STITCH — Small Bites vs Large Bites for Midline Closure
One-line takeaway: For elective midline laparotomy closure, a small-bites suture technique reduces the 1-year incisional hernia rate from 21% to 13% compared with the traditional large-bites technique, without increasing wound complications.
Clinical Question
- In patients undergoing elective abdominal surgery through a midline laparotomy, does fascial closure with small (5 mm × 5 mm) bites reduce the incidence of incisional hernia compared with large (1 cm × 1 cm) bites?
Bottom Line
- Small bites for fascial closure after midline laparotomy is more effective than large bites at preventing incisional hernia at 1 year (13% vs 21%, P = 0.0220; adjusted OR 0.52, 95% CI 0.31–0.87, P = 0.0131).
- No significant difference in post-operative complications, surgical-site infection, burst abdomen, or length of stay.
- Fascial closure is a few minutes slower with small bites (14 vs 10 min) and uses slightly more suture — a reasonable trade.
Major Points
- Incisional hernia is one of the most frequent complications after abdominal surgery, historically occurring in 10–38% of patients.
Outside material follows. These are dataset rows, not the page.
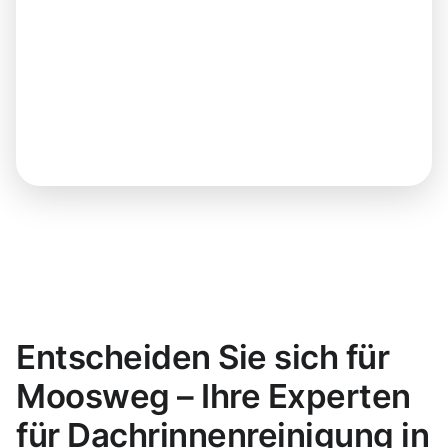
Entscheiden Sie sich für
Moosweg – Ihre Experten
für Dachrinnenreinigung in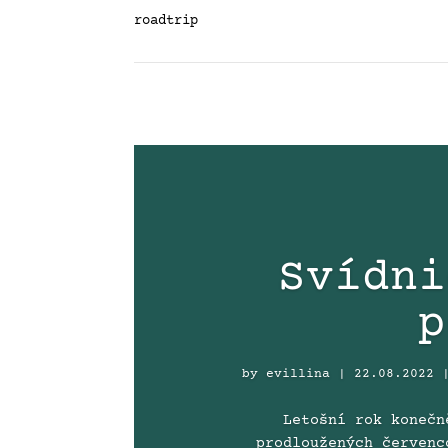
roadtrip
Svídni
p
by
evillina
|
22.08.2022
Letošní rok konečn
prodloužených červenc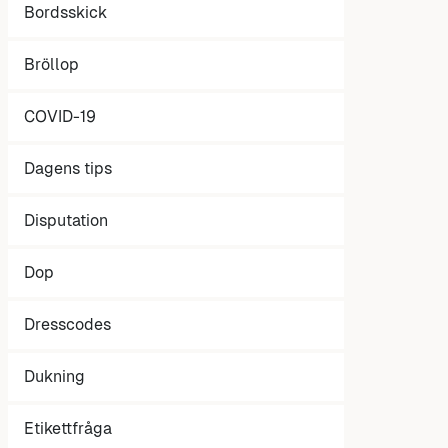
Bordsskick
Bröllop
COVID-19
Dagens tips
Disputation
Dop
Dresscodes
Dukning
Etikettfråga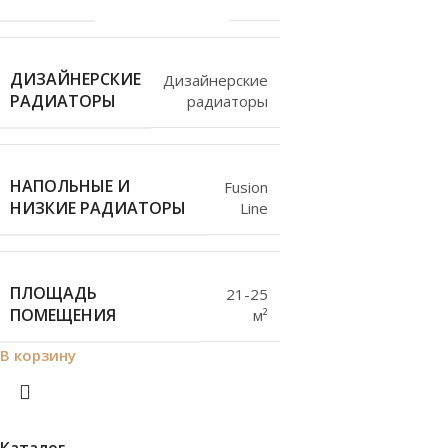
ДИЗАЙНЕРСКИЕ
Дизайнерские
РАДИАТОРЫ
радиаторы
НАПОЛЬНЫЕ И
Fusion
НИЗКИЕ РАДИАТОРЫ
Line
ПЛОЩАДЬ
21-25
ПОМЕЩЕНИЯ
м²
В корзину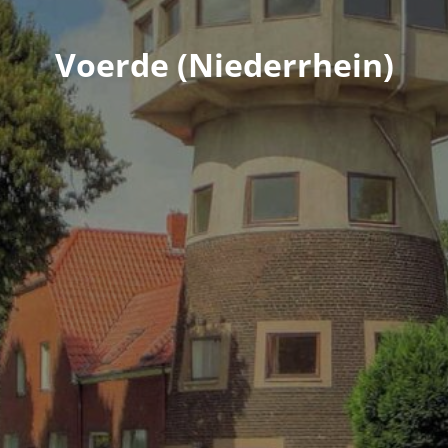
Voerde (Niederrhein)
Most cause pain and discomfort, and a minority strangulate — a surgical emergency.
- Prior work had already established that (1) continuous running closure beats interrupted closure, (2) slowly-absorbing monofilament is preferred, and (3) smaller bites out-perform larger bites in single-center data (Millbourn/Israelsson).
- STITCH tested whether the small-bites finding would generalize in a multicenter, double-blind RCT and define the technique prospectively.
- The authors concluded that fascial closure with small bites is an effective way to reduce incisional hernia (13% vs 21%) with only a modest increase in operative time (14 vs 10 minutes, P < 0.001) and no increase in adverse events or post-operative pain.
Guidelines
- At the time of publication, no guidelines had been published that reflected the results of this trial.
Design
- Type: Prospective, multicenter, double-blind, randomized controlled trial
- N: 560 (small bites n = 276, large bites n = 284)
- Setting: 10 surgical and gynecological centers in the Netherlands
- Enrollment: October 20, 2009 – August 20, 2012
- Mean follow-up: 1 year
- Analysis: Intention-to-treat
- Primary outcome: Occurrence of incisional hernia at 1 year
- Registration: ClinicalTrials.gov NCT01132209
Population
Inclusion Criteria
- Elective abdominal surgery through a midline incision
- Age ≥ 18 years
Exclusion Criteria
- History of incisional hernia after midline laparotomy
- History of fascial dehiscence after midline laparotomy
- History of abdominal surgery through a midline incision in the last 3 months
- Pregnancy
- Participation in another trial
Baseline Characteristics
(Large-bites group shown; arms were well balanced.)
- Male sex: 49%
- Mean age: 63 years (IQR 54–71)
- Mean BMI: 24 kg/m² (IQR 22–27)
- Smoking: 23%
- Diabetes mellitus: 14%
- COPD: 10%
- Cardiovascular disease: 41%
- Corticosteroid use: 6%
- Non-incisional hernias: 12%
- Abdominal aortic aneurysm: 15%
- Previous laparotomy: 15%
- ASA 1 / 2 / ≥ 3: 20% / 64% / 15%
- Pre-operative chemotherapy: 26%
- Pre-operative radiotherapy: 19%
- Procedure: gynecologic 14%, upper GI 31%, lower GI 47%, vascular 7%
Interventions
Patients were randomized to small-bites or large-bites fascial closure. Both arms used continuous single-layer aponeurotic closure with slowly-absorbing monofilament (PDS Plus II), started at both ends of the incision and met in the middle with ≥ 2 cm overlap; sutures were separately knotted with an optional additional knot joining them. Number of stitches, wound length, and remaining suture were recorded, and suture length–to–wound length ratio was calculated with a target of ≥ 4:1. Follow-up occurred at 1 month and 1 year post-operatively.
Small-bites arm
- Suture: USP 2-0 PDS Plus II on a 31 mm needle
- Bite pattern: 5 mm from the wound edge, 5 mm between stitches
- Number of stitches: at least 2× the incisional length (cm)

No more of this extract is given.